Question specification. Given the context provided by the previous step, the function of the next step is to provide a set of questions that represents gaps in the model of the story with respect to the anomaly. Any such question can be viewed as a knowledge goal (Cox & Ram, 1995; Ram, 1991; Ram & Hunter, 1992), since it specifies the knowledge states that, if achieved, would provide coherence to both the story and what the system knows (its BK). The function of such knowledge goals, is to focus the resources and processing of the reasoner so that the combinatoric explosion of inferences is mitigated. For example by asking the question ``Why did Elvis smoke ganja in the pipe?'' the reader of the Elvis episode will concentrate inference upon the problem that is most relevant in the story. Without a causal explanation to the question, the story will be only partially understood.

Explanation-strategy construction. Following this specification the system can pick an explanation method that will answer the focal questions (i.e., achieve the knowledge goals). Depending upon the given situation and the organization of the BK (i.e., how memory is indexed), a system may choose from case-based reasoning (CBR), analogy, explanation application, or any number of reasoning methods for generation. For example, if a reader is reminded of prior case, CBR may be used; whereas, if the reader is reminded of an old explanation pattern (XP), explanation application may be used. Figure 9 shows an example explanation strategy using XP Application (Ram, 1991; Schank, 1986).[11] Once a strategy is determined, the program can generate the explanation by executing the strategy.

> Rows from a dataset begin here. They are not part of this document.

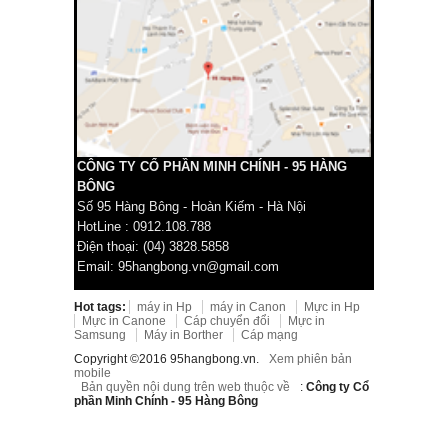
CÔNG TY CỔ PHẦN MINH CHÍNH - 95 HÀNG
BÔNG
Số 95 Hàng Bông - Hoàn Kiếm - Hà Nội
HotLine : 0912.108.788
Điện thoại: (04) 3828.5858
Email: 95hangbong.vn@gmail.com
Hot tags:
máy in Hp
máy in Canon
Mực in Hp
Mực in Canone
Cáp chuyển đổi
Mực in
Samsung
Máy in Borther
Cáp mạng
Copyright ©2016 95hangbong.vn.
Xem phiên bản
mobile
Bản quyền nội dung trên web thuộc về
:
Công ty Cổ
phần Minh Chính - 95 Hàng Bông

3.2.3. Hypothesis verification

The resulting hypothesis is then tested for degree of fit or believability. To verify the hypothesized explanation, the verification process makes a similar four-step analysis. The first step, however, that of finding the source of the hypothesis, is known to follow from the generation process.[12] Step two is to determine whether to attempt to prove or disprove the hypothesis. Given a target approach, the system then needs to choose an algorithm best suited to achieving the goal. To perform a test of the resulting hypothesis, a reasoner may devise an experiment, ask someone, or simply wait, in the hope that the answer will be provided by future input. Once the algorithms have been selected and ordered, the hypothesis can then be evaluated.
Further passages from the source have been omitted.